*** Given data ***

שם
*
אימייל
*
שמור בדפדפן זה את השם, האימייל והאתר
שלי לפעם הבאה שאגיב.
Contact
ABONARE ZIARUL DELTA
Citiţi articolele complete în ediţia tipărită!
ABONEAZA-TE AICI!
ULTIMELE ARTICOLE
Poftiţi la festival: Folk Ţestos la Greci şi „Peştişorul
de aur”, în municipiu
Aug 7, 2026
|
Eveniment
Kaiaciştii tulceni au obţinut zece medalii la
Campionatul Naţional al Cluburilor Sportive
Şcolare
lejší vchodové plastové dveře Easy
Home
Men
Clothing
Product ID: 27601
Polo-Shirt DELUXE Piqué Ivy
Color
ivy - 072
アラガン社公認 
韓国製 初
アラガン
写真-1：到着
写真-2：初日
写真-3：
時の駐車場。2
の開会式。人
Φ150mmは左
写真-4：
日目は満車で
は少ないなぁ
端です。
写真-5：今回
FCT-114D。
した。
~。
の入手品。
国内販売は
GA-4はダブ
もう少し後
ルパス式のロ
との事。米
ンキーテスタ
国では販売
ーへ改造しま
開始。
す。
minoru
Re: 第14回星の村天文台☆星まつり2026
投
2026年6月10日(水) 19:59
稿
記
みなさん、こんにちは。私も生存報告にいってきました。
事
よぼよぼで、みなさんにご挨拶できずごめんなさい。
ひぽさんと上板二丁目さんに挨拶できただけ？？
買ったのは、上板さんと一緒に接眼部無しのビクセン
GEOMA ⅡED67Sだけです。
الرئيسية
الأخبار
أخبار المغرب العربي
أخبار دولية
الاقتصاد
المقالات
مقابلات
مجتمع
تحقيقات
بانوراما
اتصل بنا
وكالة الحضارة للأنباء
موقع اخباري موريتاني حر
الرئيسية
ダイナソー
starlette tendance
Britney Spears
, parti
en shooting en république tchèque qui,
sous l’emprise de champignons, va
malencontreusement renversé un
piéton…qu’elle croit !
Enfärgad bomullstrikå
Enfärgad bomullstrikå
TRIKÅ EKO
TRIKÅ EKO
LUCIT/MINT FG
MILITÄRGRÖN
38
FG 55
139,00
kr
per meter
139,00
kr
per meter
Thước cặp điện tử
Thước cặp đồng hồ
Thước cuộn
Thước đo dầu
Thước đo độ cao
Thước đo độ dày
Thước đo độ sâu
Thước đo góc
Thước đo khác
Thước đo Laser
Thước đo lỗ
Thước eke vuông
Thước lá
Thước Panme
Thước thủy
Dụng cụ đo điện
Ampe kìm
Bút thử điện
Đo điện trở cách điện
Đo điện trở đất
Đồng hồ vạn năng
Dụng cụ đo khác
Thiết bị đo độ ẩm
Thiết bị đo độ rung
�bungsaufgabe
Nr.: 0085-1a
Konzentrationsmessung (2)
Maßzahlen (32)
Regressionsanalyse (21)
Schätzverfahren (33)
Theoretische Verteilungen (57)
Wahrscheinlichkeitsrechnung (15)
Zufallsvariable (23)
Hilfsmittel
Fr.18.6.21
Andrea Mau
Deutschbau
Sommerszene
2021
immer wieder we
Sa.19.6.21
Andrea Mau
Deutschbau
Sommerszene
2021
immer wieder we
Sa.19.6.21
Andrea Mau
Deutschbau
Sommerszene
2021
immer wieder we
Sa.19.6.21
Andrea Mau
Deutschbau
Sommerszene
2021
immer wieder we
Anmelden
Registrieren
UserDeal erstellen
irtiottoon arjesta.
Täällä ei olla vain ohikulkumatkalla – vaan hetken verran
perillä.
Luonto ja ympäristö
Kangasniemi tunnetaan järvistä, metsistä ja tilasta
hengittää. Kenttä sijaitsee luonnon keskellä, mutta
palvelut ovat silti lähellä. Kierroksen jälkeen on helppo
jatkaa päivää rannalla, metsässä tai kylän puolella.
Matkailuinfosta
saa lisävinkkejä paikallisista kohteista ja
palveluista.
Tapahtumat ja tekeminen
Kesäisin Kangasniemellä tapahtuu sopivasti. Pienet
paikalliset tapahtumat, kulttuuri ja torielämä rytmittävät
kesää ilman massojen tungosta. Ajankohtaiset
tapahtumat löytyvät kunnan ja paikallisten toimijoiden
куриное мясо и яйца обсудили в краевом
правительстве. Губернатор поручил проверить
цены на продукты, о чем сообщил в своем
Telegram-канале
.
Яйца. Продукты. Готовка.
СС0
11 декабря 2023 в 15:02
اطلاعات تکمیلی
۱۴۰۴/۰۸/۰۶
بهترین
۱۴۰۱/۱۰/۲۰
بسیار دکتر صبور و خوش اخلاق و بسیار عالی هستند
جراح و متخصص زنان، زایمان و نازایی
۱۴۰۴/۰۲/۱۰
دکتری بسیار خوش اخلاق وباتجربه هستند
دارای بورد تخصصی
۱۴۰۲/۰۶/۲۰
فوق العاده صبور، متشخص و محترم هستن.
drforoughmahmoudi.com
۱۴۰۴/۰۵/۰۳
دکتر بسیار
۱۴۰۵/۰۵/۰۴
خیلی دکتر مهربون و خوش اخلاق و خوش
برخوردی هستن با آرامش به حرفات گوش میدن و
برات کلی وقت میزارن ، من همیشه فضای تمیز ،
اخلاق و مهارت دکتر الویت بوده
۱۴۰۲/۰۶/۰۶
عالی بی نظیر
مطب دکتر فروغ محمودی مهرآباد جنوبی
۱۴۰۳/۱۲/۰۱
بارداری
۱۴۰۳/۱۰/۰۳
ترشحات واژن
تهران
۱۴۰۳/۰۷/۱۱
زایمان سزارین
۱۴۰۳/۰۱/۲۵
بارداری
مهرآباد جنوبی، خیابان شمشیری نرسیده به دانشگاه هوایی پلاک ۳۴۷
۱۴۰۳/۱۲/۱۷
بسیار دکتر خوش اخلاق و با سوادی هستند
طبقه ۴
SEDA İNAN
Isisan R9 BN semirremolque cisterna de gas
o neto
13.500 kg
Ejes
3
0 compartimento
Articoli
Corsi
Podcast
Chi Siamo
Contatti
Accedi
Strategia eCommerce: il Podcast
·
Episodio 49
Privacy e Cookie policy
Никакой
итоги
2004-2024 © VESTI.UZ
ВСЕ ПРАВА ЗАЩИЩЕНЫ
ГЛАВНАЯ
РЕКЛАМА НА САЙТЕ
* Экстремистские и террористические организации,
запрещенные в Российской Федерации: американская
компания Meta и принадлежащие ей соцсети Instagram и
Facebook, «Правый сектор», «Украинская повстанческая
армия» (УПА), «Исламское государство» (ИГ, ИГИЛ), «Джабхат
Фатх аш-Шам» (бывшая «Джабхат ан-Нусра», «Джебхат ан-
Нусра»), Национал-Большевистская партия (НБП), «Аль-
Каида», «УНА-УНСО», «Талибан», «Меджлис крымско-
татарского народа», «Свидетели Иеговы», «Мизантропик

*** End of Given data ***

**Task brief**
Copy every line of the data where "زایمان" is found.

**Expected answer**
جراح و متخصص زنان، زایمان و نازایی
زایمان سزارین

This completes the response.